[Saved entries]
────────────────────────────────────────

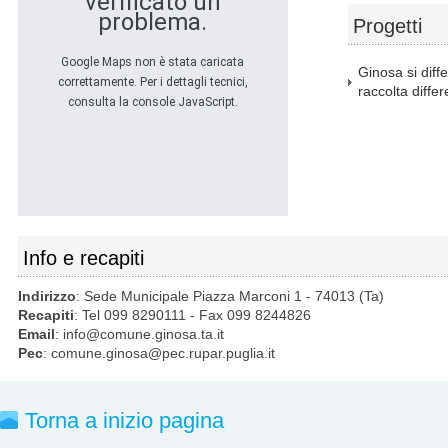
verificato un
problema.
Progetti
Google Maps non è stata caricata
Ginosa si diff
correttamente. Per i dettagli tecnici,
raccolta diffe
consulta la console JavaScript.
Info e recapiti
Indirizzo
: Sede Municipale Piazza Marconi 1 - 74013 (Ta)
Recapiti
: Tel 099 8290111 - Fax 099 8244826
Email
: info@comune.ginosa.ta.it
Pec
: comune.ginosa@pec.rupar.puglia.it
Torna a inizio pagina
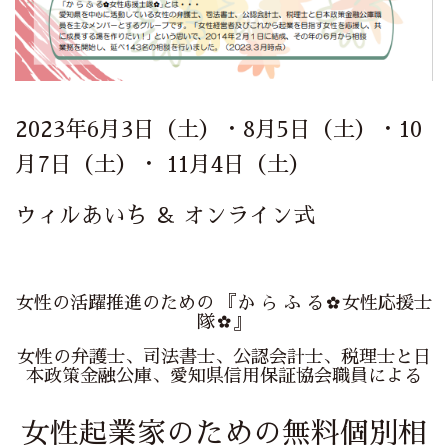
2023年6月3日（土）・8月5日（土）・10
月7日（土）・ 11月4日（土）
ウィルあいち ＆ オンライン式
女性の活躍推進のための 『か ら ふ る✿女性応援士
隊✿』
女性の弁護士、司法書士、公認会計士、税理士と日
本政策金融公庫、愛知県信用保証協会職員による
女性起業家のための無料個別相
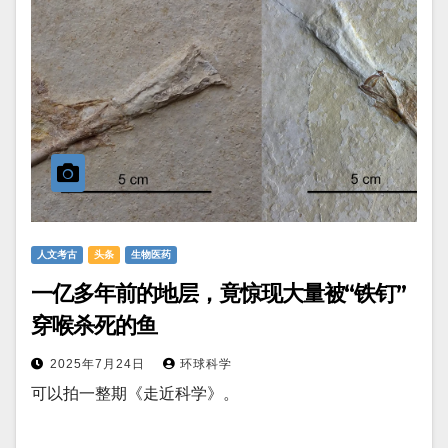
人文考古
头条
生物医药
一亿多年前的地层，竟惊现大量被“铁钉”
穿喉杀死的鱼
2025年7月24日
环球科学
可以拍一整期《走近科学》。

────────────────────────────────────────

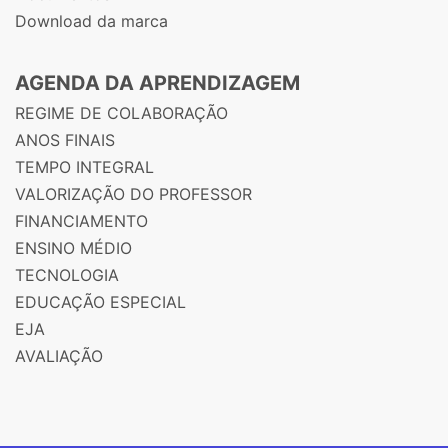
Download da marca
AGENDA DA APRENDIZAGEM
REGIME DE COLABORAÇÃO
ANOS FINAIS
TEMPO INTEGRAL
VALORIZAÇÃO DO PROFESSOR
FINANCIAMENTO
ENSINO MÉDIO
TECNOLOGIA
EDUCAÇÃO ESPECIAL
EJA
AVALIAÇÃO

────────────────────────────────────────

*WORK ORDER*
Wherever the word "comune" appears in a line of the data, copy that line.

*FINISHED TASK*
: info@comune.ginosa.ta.it
: comune.ginosa@pec.rupar.puglia.it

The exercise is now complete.